Senator Root quit the Senate in disgust. Senator Kenyon has just followed his example in even deeper disgust. A Tammany Congressman after one term said, "They tie horses to Congressmen in Washington."

Congress is upon the whole a faithful reflection of the American political consciousness. Democracy is a relatively new thing. It has not taken hold of the minds and hearts of men. Shadowy and half-unconscious faiths dispute its place. De Gourmont writing of the persistence of Paganism in Catholicism, says that no religion ever dies but lives on in its successor. So no government ever dies but lives on in its successor. Why take the trouble to govern yourselves when your vital interests are so well directed by the higher governments, of Progress, of economic Forces, of heroes and captains of industry who ruled by a sort of divine right? The less you try to muddle through by means of poor human instruments in this well-ordered world the better.

For the limited tasks of self-government, why should special talents be required? We are still near enough the pioneer age to adhere to pioneer conceptions. Roosevelt, unfortunately, is the national ideal.

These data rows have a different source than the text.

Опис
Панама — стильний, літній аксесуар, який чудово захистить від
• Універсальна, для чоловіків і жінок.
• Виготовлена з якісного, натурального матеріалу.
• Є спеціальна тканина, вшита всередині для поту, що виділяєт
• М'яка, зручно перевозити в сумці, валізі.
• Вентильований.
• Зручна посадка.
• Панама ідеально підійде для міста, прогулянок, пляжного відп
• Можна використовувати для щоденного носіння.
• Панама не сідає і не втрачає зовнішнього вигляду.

We look hopefully for great amateurs like him among insurance agents, building contractors, lawyers, country editors, bankers, retiring, with modest fortunes made, into public life. We put the jack of all trades everywhere. Into the Presidency—and I don't know why we should not in that office, for it is a waste of material and a misdirection of effort in self-government to throw away a first-class public man on a four-year job. Into the Senate and the House, into the Cabinet, where a lawyer without previous experience of international affairs conducts our foreign relations in the most difficult period of the world's history, matching the power of his country against the wits of other countries' practiced representatives, and thus obtaining a certain forbearance of their extreme skill.

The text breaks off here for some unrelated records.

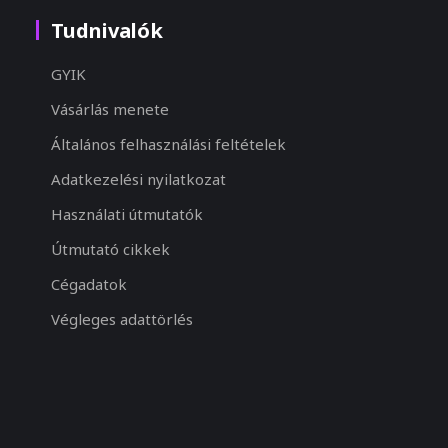
Tudnivalók
GYIK
Vásárlás menete
Általános felhasználási feltételek
Adatkezelési nyilatkozat
Használati útmutatók
Útmutató cikkek
Cégadatok
Végleges adattörlés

Into the diplomatic posts, where an editor, Colonel Harvey, noted only for his audacity, holds the most important ambassadorship. Those who have seen the Colonel at meetings of the Supreme Council tell the amazing story that he was a silent and uneasy figure in the conferences of Mr. Lloyd George and Mr. Briand, perhaps because he is only an observer, perhaps also because he was in the company of practiced statesmen and diplomats.

However, our system has its compensations. The picture of the robustious Colonel uneasy in Zion is one of them.

In another great diplomatic post is Mr. Richard Washburn Child, a quantity producer of fiction, or sort of literary Henry Ford. In another, Paris, the second most important in the world, Mr. Myron Herrick, a retired business man. Senator Foraker said of him, at a critical moment of his public career, "De mortuis nil." "Don't you wish to finish that quotation, 'nisi bonum,'" asked the reporter who was seeking a statement. "No," said the Senator sharply; "De mortuis nil." Of the ambassador to France nil, except that he comes from Ohio.

But when we, given all these causes for the weakness of Congress, the frail hold which the idea of self-government has upon the popular mind, the unimportance of the taxing power, the tendency to concentrate on the executive at the expense of the legislative, the obstacles to ability which mediocrity has erected in Congress, we have not explained the present extraordinary confusion and demoralization in the legislative branch. Most of these causes have been operating for some time, yet Congress has been able to function. Only since Mr. Harding became President has the breakdown of Congress been marked.

If you ask observers in Washington why the last Congress failed more completely than any of its predecessors, with one voice they reply: "Lack of leadership." Everybody cackles of leadership as if lack of leadership were a cause and not a symptom. What is it that makes a leader and followers unless it is a common purpose?